Why Jeff Sessions May Be a Blessing in Disguise for Legal Weed
Now that the dust has settled around attorney general Jeff Sessions’ promise of harsher federal marijuana enforcement, advocates of legalization have largely exchanged their initial disappointment over the move for one of long-term optimism.
“I think there was a knee-jerk reaction of something approaching panic, but once everyone calmed down, they’ve come to realize that practically this is going to have little impact,” said Patrick Moen, a former Drug Enforcement Agency (DEA) agent who now works as council to an investment firm in the nascent legal marijuana industry.
Some, like Moen, even believe the decision could be the best thing for the growing marijuana movement, hastening the formal end of weed prohibition in the US.
“There will probably a short term chilling effect, but this could ultimately be the best thing that’s ever happened to accelerate the pace of change,” Moen said.
The markets have reflected this somewhat counterintuitive sentiment. The United States Marijuana Index, which tracks 15 leading publicly traded legal marijuana-related companies, initially dropped 21% on the heels of the Department of Justice (DoJ) announcement, but it turned out to be a blip. By early this week the index had rebounded to within a few points of its one-year high.
Sessions’ announcement formally rescinded guidance, known as the Cole Memo, issued by the Obama-era DoJ that essentially told federal prosecutors to respect state laws with regards to marijuana.

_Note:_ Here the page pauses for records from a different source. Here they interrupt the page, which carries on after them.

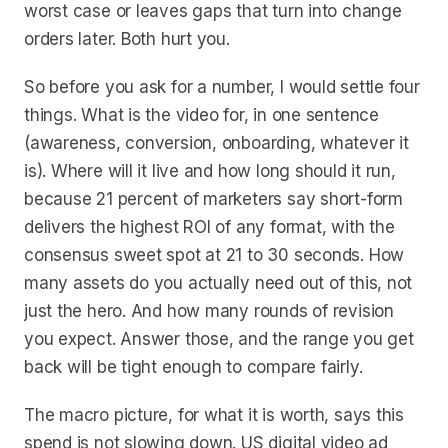
worst case or leaves gaps that turn into change
orders later. Both hurt you.
So before you ask for a number, I would settle four
things. What is the video for, in one sentence
(awareness, conversion, onboarding, whatever it
is). Where will it live and how long should it run,
because 21 percent of marketers say short-form
delivers the highest ROI of any format, with the
consensus sweet spot at 21 to 30 seconds. How
many assets do you actually need out of this, not
just the hero. And how many rounds of revision
you expect. Answer those, and the range you get
back will be tight enough to compare fairly.
The macro picture, for what it is worth, says this
spend is not slowing down. US digital video ad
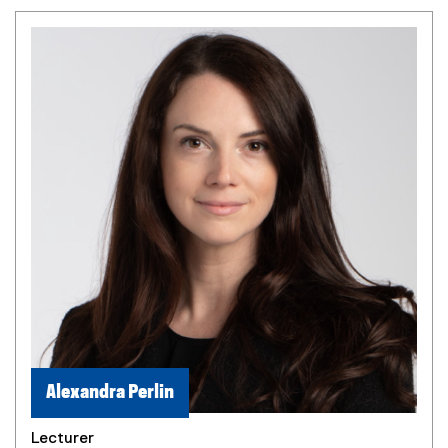
Alexandra Perlin
Lecturer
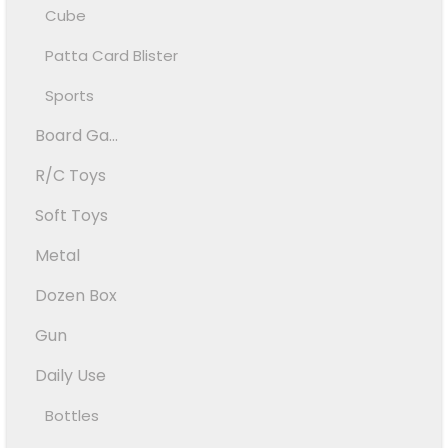
Cube
Patta Card Blister
Sports
Board Ga...
R/C Toys
Soft Toys
Metal
Dozen Box
Gun
Daily Use
Bottles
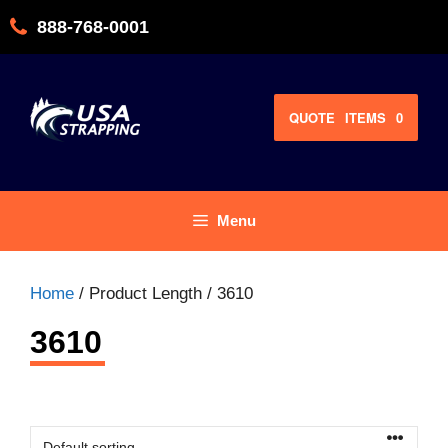
Skip
888-768-0001
to
content
QUOTE
ITEMS
0
Menu
Home
/ Product Length / 3610
3610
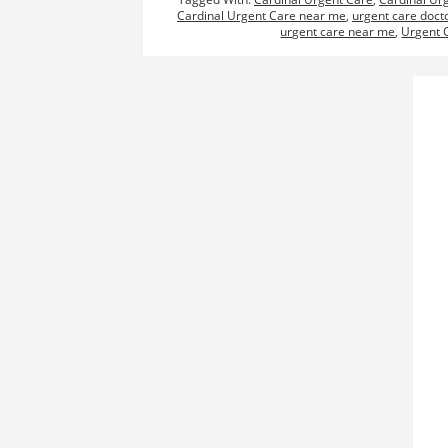
Cardinal Urgent Care near me
,
urgent care doct
urgent care near me
,
Urgent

Importantly, though, Sessions’ decision did not direct or incentivize US attorneys to pursue marijuana cases, it just allowed them to if they so choose.
“The Cole Memo guidance was eminently reasonable and was a common sense good policy,” Moen said. “I think that despite the fact that it’s been formally rescinded, federal prosecutors will effectively continue to abide by it.”
One of the primary reasons concern has been tempered is that Sessions announcement is not actually likely to ensnare individual marijuana users into the criminal justice system.
Federal prosecutors almost never pursue simple possession charges against recreational users, whether in states where it is legal or not.
According to the Bureau of Justice statistics, 99% of those serving federal sentences for marijuana-related crimes were convicted of trafficking offenses, which typically relate to quantities far in excess of what individual recreational users would have.
“It is unlikely that this will affect them in any tangible negative way, other than depriving of the ability to buy marijuana legally,” said Justin Strekal, Political Director for the National Organization for the Reform of Marijuana Laws (Norml).
The Sessions memo is unlikely to trigger a nationwide dragnet of marijuana users, and is also unlikely to cause wide-scale disruptions to legal cultivators, Moen notes.
“If federal prosecutors decide to ‘go rogue’ and start charging otherwise compliant state businesses, there’s going to be repercussions with regard to their relationships with the local [law enforcement],” Moen said.
Strekal notes, however, that because of civil-forfeiture laws, local law enforcement would have one very good reason to work with federal agents seeking to enforce marijuana laws on legal weed businesses. Although local law enforcement can’t bust those businesses on their own – they aren’t breaking any state or local laws – by joining with feds to enforce federal law, they get to claim a portion of any assets seized in a potential drug raid.
“In an area where you have a prohibitionist minded sheriff or a law enforcement agency, they will look at state-lawful marijuana facilities and see a big pile of money,” Strekal said.
The 4 January move by Sessions was sandwiched by two major wins for legalization advocates. On the first of the month, recreational weed became legal in California, after more than a decade of a quite lax medical marijuana program. Then on 10 January, Vermont became the first US state to legalize the substance with an act of legislation, rather than a popular referendum, as has been the case in states like California, Colorado and Oregon.
“It’s great that we’ve had a number of members of Congress over the course of the last six days last week step up and say what the attorney general did is wrong. Now time for every single one of those members of Congress to put their names on the pending legislation,” Strekal said.